But the vodka martini isn't bad. Not as good as the ones at the bar at the Lanesborough, but okay.
I'm sitting at the bar, wondering how long I should bother to wait for Dorian, when a guy comes in and sits a few places down from me. He looks so familiar that I can't stop looking at him, but fuck me if I can place who he is.
He's in his forties, tall and heavy-set. Olive complexion with wavy black hair shot through with gray. And wearing an expensive, but not very stylish suit. An American, obviously, which is confirmed when I hear him order a beer and a shot from the bartender. An almost cliche New York accent.
The guy turns and looks at me, without recognition. But I continue to stare at him. And I get a major chill up my spine. About where I could know this guy from. And it isn't a very pleasant thought. Not at all. A New Yorker. Would have been in his late twenties or early thirties fourteen years ago. It's possible, yes.

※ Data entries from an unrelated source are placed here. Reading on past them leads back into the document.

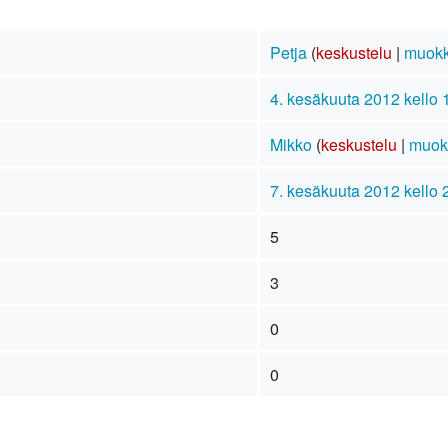
Petja
(
keskustelu
|
muokk
4. kesäkuuta 2012 kello 
Mikko
(
keskustelu
|
muok
7. kesäkuuta 2012 kello 
5
3
0
0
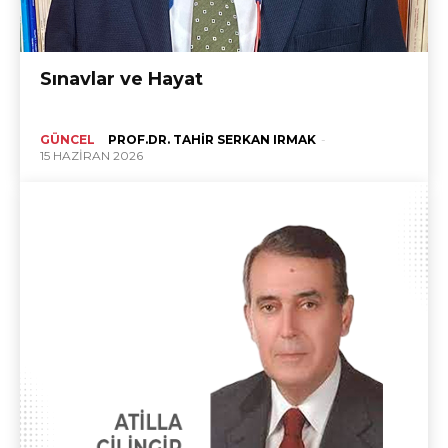
Sınavlar ve Hayat
GÜNCEL
PROF.DR. TAHIR SERKAN IRMAK
-
15 HAZIRAN 2026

I want to bolt out of there immediately, because this is something I can't deal with now. I don't WANT to deal with now. Or ever. But especially not NOW!
Okay, Kinney -- don't panic. This is probably some advertising client from way back. Or someone I shook hands with on a business trip. But I know in my gut that it isn't.
Then I examine him again and rethink. He's certainly not a fag -- not in those clothes. And he doesn't seem at all like a closet case. I just don't remember any john who looked like that. He looks like he could be a cop -- but I was never arrested and didn't pay enough attention to the individual cops on the Bowery beat to remember one after all these years. Besides, what would a New York cop be doing in the bar of a ritzy hotel in London?
He turns and glances at me again because I'm staring at him so fucking pointedly, but I can't help myself. I'm not cruising you, you moron, I want to yell, I'm just trying to figure out who the fuck you are! Like I'd ever in my life be interested in a forty-something Mafia hit man....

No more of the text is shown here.